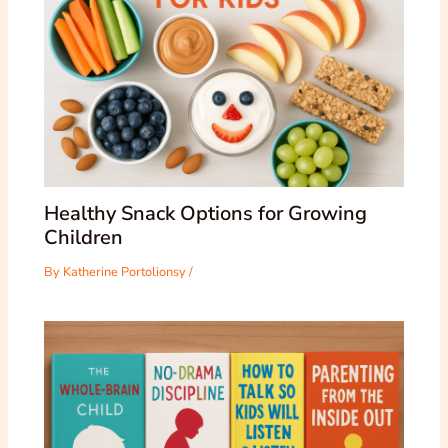
Healthy Snack Options for Growing
Children
By
Katherine Portolionsy
/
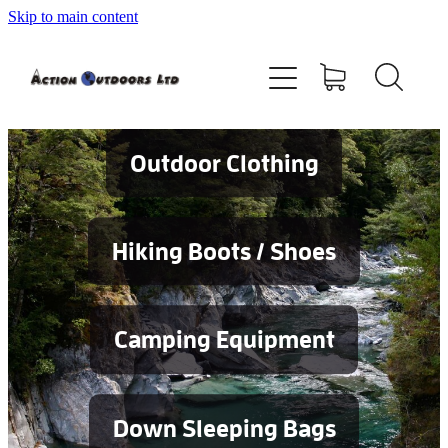
Skip to main content
Shop
About
Contact
Outdoor Clothing
Blog
Hiking Boots / Shoes
Testimonials
Camping Equipment
Services
Down Sleeping Bags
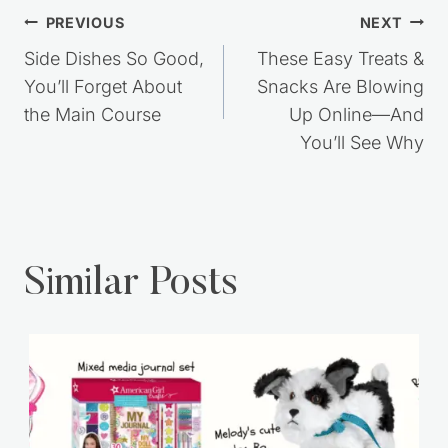
Post
PREVIOUS
NEXT
navigation
Side Dishes So Good,
These Easy Treats &
You’ll Forget About
Snacks Are Blowing
the Main Course
Up Online—And
You’ll See Why
Similar Posts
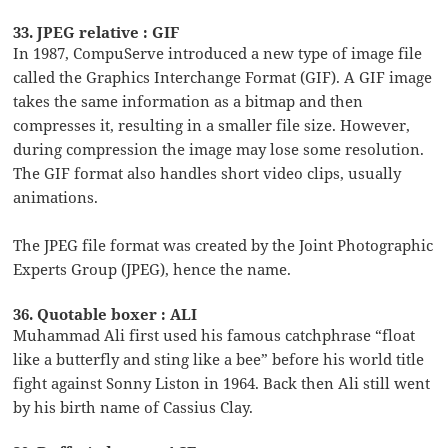
33. JPEG relative : GIF
In 1987, CompuServe introduced a new type of image file
called the Graphics Interchange Format (GIF). A GIF image
takes the same information as a bitmap and then
compresses it, resulting in a smaller file size. However,
during compression the image may lose some resolution.
The GIF format also handles short video clips, usually
animations.
The JPEG file format was created by the Joint Photographic
Experts Group (JPEG), hence the name.
36. Quotable boxer : ALI
Muhammad Ali first used his famous catchphrase “float
like a butterfly and sting like a bee” before his world title
fight against Sonny Liston in 1964. Back then Ali still went
by his birth name of Cassius Clay.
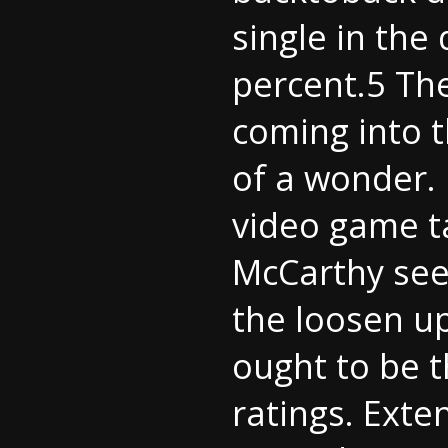
single in the
percent.5 Th
coming into t
of a wonder.
video game tak
McCarthy see
the loosen up
ought to be t
ratings. Ext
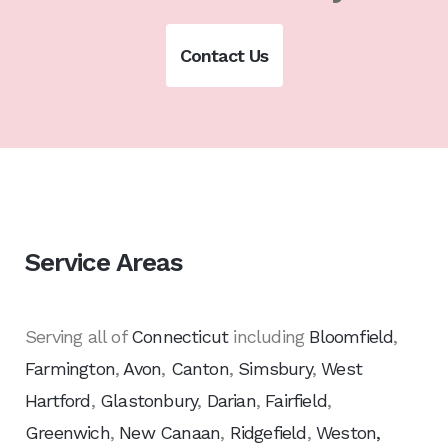
Contact Us
Service Areas
Serving all of
Connecticut
including
Bloomfield
,
Farmington
,
Avon
,
Canton
,
Simsbury
,
West
Hartford
,
Glastonbury
,
Darian
,
Fairfield
,
Greenwich
,
New Canaan
,
Ridgefield
,
Weston,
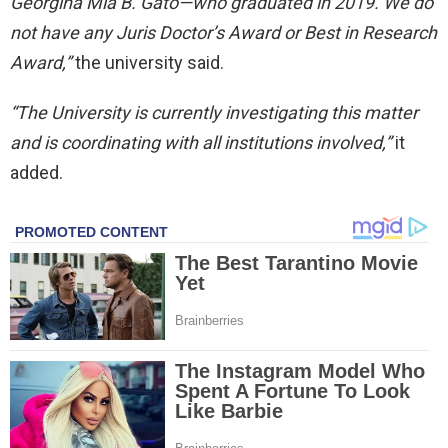
Georgina Mia B. Gato—who graduated in 2019. We do
not have any Juris Doctor’s Award or Best in Research
Award,”
the university said.
“The University is currently investigating this matter
and is coordinating with all institutions involved,”
it
added.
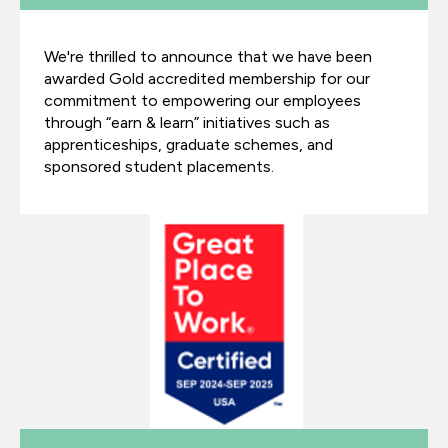
We're thrilled to announce that we have been
awarded Gold accredited membership for our
commitment to empowering our employees
through “earn & learn” initiatives such as
apprenticeships, graduate schemes, and
sponsored student placements.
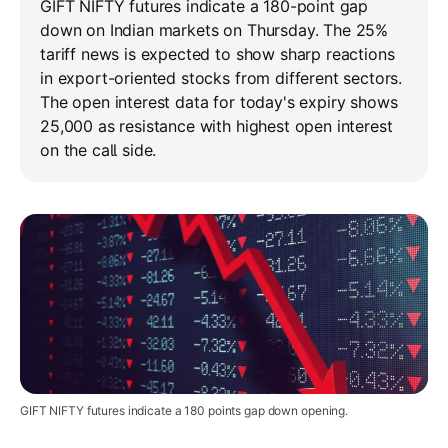
GIFT NIFTY futures indicate a 180-point gap
down on Indian markets on Thursday. The 25%
tariff news is expected to show sharp reactions
in export-oriented stocks from different sectors.
The open interest data for today's expiry shows
25,000 as resistance with highest open interest
on the call side.
GIFT NIFTY futures indicate a 180 points gap down opening.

[Activity] Word for word, restate the material above; do not carry over the pictures.

[Exercise response]
Healthy Snack Options for Growing
Children
By
Katherine Portolionsy
/
Skip to main content
Shop
About
Contact
Outdoor Clothing
Blog
Hiking Boots / Shoes
Testimonials
Camping Equipment
Services
Down Sleeping Bags
Post
PREVIOUS
NEXT
navigation
Side Dishes So Good,
These Easy Treats &
You’ll Forget About
Snacks Are Blowing
the Main Course
Up Online—And
You’ll See Why
Similar Posts
33. JPEG relative : GIF
In 1987, CompuServe introduced a new type of image file
called the Graphics Interchange Format (GIF). A GIF image
takes the same information as a bitmap and then
compresses it, resulting in a smaller file size. However,
during compression the image may lose some resolution.
The GIF format also handles short video clips, usually
animations.
The JPEG file format was created by the Joint Photographic
Experts Group (JPEG), hence the name.
36. Quotable boxer : ALI
Muhammad Ali first used his famous catchphrase “float
like a butterfly and sting like a bee” before his world title
fight against Sonny Liston in 1964. Back then Ali still went
by his birth name of Cassius Clay.
single in the
percent.5 Th
coming into t
of a wonder.
video game tak
McCarthy see
the loosen up
ought to be t
ratings. Ext
Contact Us
Service Areas
Serving all of
Connecticut
including
Bloomfield
,
Farmington
,
Avon
,
Canton
,
Simsbury
,
West
Hartford
,
Glastonbury
,
Darian
,
Fairfield
,
Greenwich
,
New Canaan
,
Ridgefield
,
Weston,
Georgina Mia B. Gato—who graduated in 2019. We do
not have any Juris Doctor’s Award or Best in Research
Award,”
the university said.
“The University is currently investigating this matter
and is coordinating with all institutions involved,”
it
added.
We're thrilled to announce that we have been
awarded Gold accredited membership for our
commitment to empowering our employees
through “earn & learn” initiatives such as
apprenticeships, graduate schemes, and
sponsored student placements.
GIFT NIFTY futures indicate a 180-point gap
down on Indian markets on Thursday. The 25%
tariff news is expected to show sharp reactions
in export-oriented stocks from different sectors.
The open interest data for today's expiry shows
25,000 as resistance with highest open interest
on the call side.
GIFT NIFTY futures indicate a 180 points gap down opening.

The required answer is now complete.